■ **Task directions**
Ignoring the images, restate the records below word for word.

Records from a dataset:
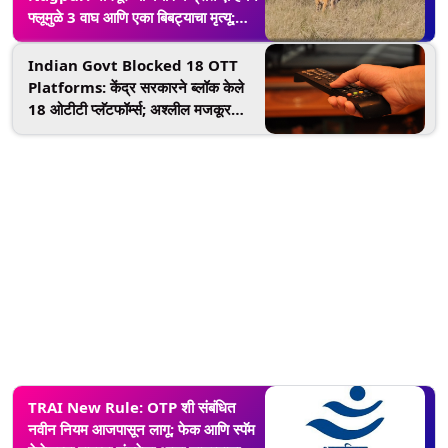
फ्लूमुळे 3 वाघ आणि एका बिबट्याचा मृत्यू;
प्राणीसंग्रहालयातील अधिकारी सतर्क
Indian Govt Blocked 18 OTT
Platforms: केंद्र सरकारने ब्लॉक केले
18 ओटीटी प्लॅटफॉर्म्स; अश्लील मजकूर
प्रकाशित केल्याचा आरोप
TRAI New Rule: OTP शी संबंधित
नवीन नियम आजपासून लागू; फेक आणि स्पॅम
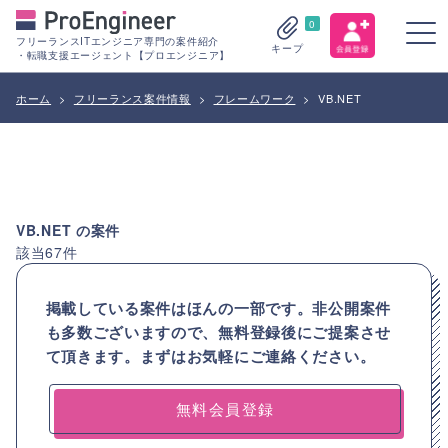
0
フリーランスITエンジニア専門の案件紹介
キープ
・転職支援エージェント【プロエンジニア】
ホーム
>
フリーランス案件情報
>
フレームワーク
>
VB.NET
VB.NET
の案件
該当
67
件
掲載している案件はほんの一部です。非公開案件
も多数ございますので、
無料登録後にご提案させ
て頂きます。まずはお気軽にご連絡ください。
無料会員登録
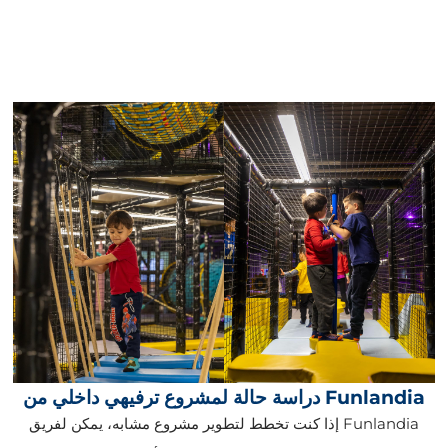
دراسة حالة لمشروع ترفيهي داخلي من Funlandia
إذا كنت تخطط لتطوير مشروع مشابه، يمكن لفريق Funlandia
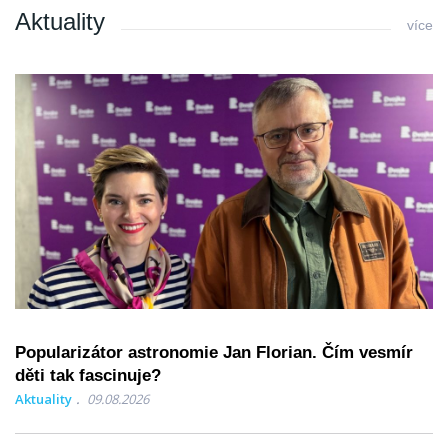
Aktuality
více
Popularizátor astronomie Jan Florian. Čím vesmír
děti tak fascinuje?
Aktuality
09.08.2026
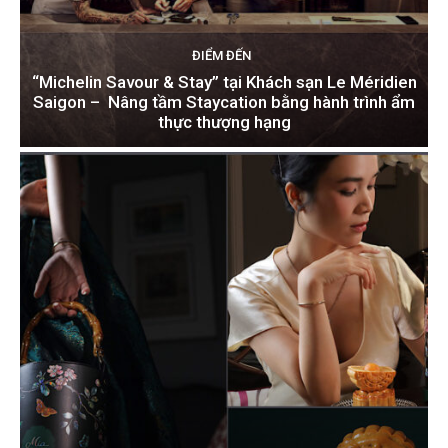
ĐIỂM ĐẾN
“Michelin Savour & Stay” tại Khách sạn Le Méridien
Saigon – Nâng tầm Staycation bằng hành trình ẩm
thực thượng hạng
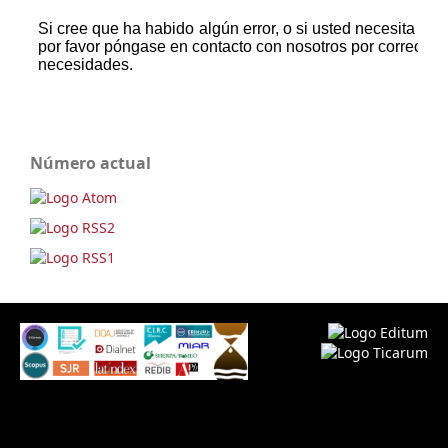
Número actual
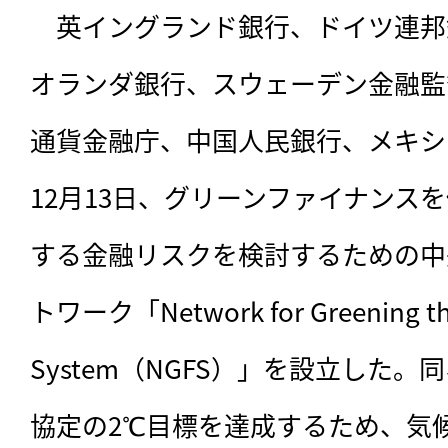
　英イングランド銀行、ドイツ連邦
オランダ銀行、スウェーデン金融監
通貨金融庁、中国人民銀行、メキシ
12月13日、グリーンファイナンス
する金融リスクを検討するための中
トワーク「Network for Greening the 
System（NGFS）」を設立した
協定の2℃目標を達成するため、気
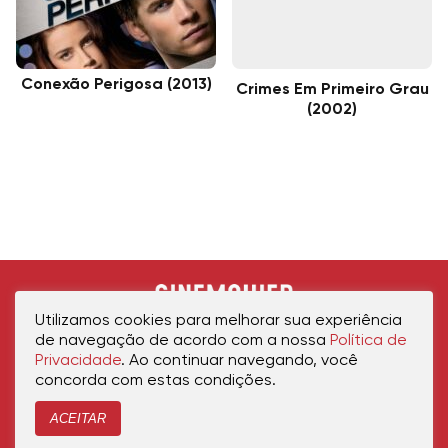
Conexão Perigosa (2013)
Crimes Em Primeiro Grau
(2002)
Utilizamos cookies para melhorar sua experiência
de navegação de acordo com a nossa
Política de
Privacidade
. Ao continuar navegando, você
concorda com estas condições.
ACEITAR
Início
Política de Privacidade
Política de Cookies
Contato
Sobre Nós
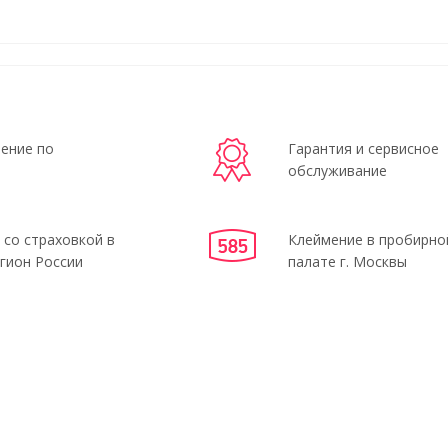
ение по
Гарантия и сервисное
обслуживание
 со страховкой в
Клеймение в пробирно
гион России
палате г. Москвы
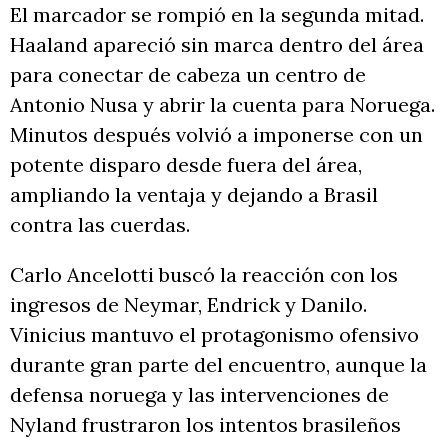
El marcador se rompió en la segunda mitad.
Haaland apareció sin marca dentro del área
para conectar de cabeza un centro de
Antonio Nusa y abrir la cuenta para Noruega.
Minutos después volvió a imponerse con un
potente disparo desde fuera del área,
ampliando la ventaja y dejando a Brasil
contra las cuerdas.
Carlo Ancelotti buscó la reacción con los
ingresos de Neymar, Endrick y Danilo.
Vinicius mantuvo el protagonismo ofensivo
durante gran parte del encuentro, aunque la
defensa noruega y las intervenciones de
Nyland frustraron los intentos brasileños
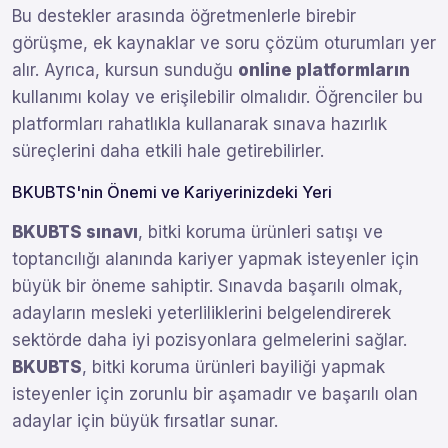
Bu destekler arasında öğretmenlerle birebir
görüşme, ek kaynaklar ve soru çözüm oturumları yer
alır. Ayrıca, kursun sunduğu
online platformların
kullanımı kolay ve erişilebilir olmalıdır. Öğrenciler bu
platformları rahatlıkla kullanarak sınava hazırlık
süreçlerini daha etkili hale getirebilirler.
BKUBTS'nin Önemi ve Kariyerinizdeki Yeri
BKUBTS sınavı
, bitki koruma ürünleri satışı ve
toptancılığı alanında kariyer yapmak isteyenler için
büyük bir öneme sahiptir. Sınavda başarılı olmak,
adayların mesleki yeterliliklerini belgelendirerek
sektörde daha iyi pozisyonlara gelmelerini sağlar.
BKUBTS
, bitki koruma ürünleri bayiliği yapmak
isteyenler için zorunlu bir aşamadır ve başarılı olan
adaylar için büyük fırsatlar sunar.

■ **Output for this task**
फ्लूमुळे 3 वाघ आणि एका बिबट्याचा मृत्यू;
प्राणीसंग्रहालयातील अधिकारी सतर्क
Indian Govt Blocked 18 OTT
Platforms: केंद्र सरकारने ब्लॉक केले
18 ओटीटी प्लॅटफॉर्म्स; अश्लील मजकूर
प्रकाशित केल्याचा आरोप
TRAI New Rule: OTP शी संबंधित
नवीन नियम आजपासून लागू; फेक आणि स्पॅम
0
フリーランスITエンジニア専門の案件紹介
キープ
・転職支援エージェント【プロエンジニア】
ホーム
>
フリーランス案件情報
>
フレームワーク
>
VB.NET
VB.NET
の案件
該当
67
件
掲載している案件はほんの一部です。非公開案件
も多数ございますので、
無料登録後にご提案させ
て頂きます。まずはお気軽にご連絡ください。
無料会員登録
دراسة حالة لمشروع ترفيهي داخلي من Funlandia
إذا كنت تخطط لتطوير مشروع مشابه، يمكن لفريق Funlandia
Aktuality
více
Popularizátor astronomie Jan Florian. Čím vesmír
děti tak fascinuje?
Aktuality
09.08.2026
ĐIỂM ĐẾN
“Michelin Savour & Stay” tại Khách sạn Le Méridien
Saigon – Nâng tầm Staycation bằng hành trình ẩm
thực thượng hạng
Número actual
　英イングランド銀行、ドイツ連邦
オランダ銀行、スウェーデン金融監
通貨金融庁、中国人民銀行、メキシ
12月13日、グリーンファイナンス
する金融リスクを検討するための中
トワーク「Network for Greening the 
System（NGFS）」を設立した
協定の2℃目標を達成するため、気
Conexão Perigosa (2013)
Crimes Em Primeiro Grau
(2002)
Utilizamos cookies para melhorar sua experiência
de navegação de acordo com a nossa
Política de
Privacidade
. Ao continuar navegando, você
concorda com estas condições.
ACEITAR
Início
Política de Privacidade
Política de Cookies
Contato
Sobre Nós
ение по
Гарантия и сервисное
обслуживание
 со страховкой в
Клеймение в пробирно
гион России
палате г. Москвы
El marcador se rompió en la segunda mitad.
Haaland apareció sin marca dentro del área
para conectar de cabeza un centro de
Antonio Nusa y abrir la cuenta para Noruega.
Minutos después volvió a imponerse con un
potente disparo desde fuera del área,
ampliando la ventaja y dejando a Brasil
contra las cuerdas.
Carlo Ancelotti buscó la reacción con los
ingresos de Neymar, Endrick y Danilo.
Vinicius mantuvo el protagonismo ofensivo
durante gran parte del encuentro, aunque la
defensa noruega y las intervenciones de
Nyland frustraron los intentos brasileños
Bu destekler arasında öğretmenlerle birebir
görüşme, ek kaynaklar ve soru çözüm oturumları yer
alır. Ayrıca, kursun sunduğu
online platformların
kullanımı kolay ve erişilebilir olmalıdır. Öğrenciler bu
platformları rahatlıkla kullanarak sınava hazırlık
süreçlerini daha etkili hale getirebilirler.
BKUBTS'nin Önemi ve Kariyerinizdeki Yeri
BKUBTS sınavı
, bitki koruma ürünleri satışı ve
toptancılığı alanında kariyer yapmak isteyenler için
büyük bir öneme sahiptir. Sınavda başarılı olmak,
adayların mesleki yeterliliklerini belgelendirerek
sektörde daha iyi pozisyonlara gelmelerini sağlar.
BKUBTS
, bitki koruma ürünleri bayiliği yapmak
isteyenler için zorunlu bir aşamadır ve başarılı olan
adaylar için büyük fırsatlar sunar.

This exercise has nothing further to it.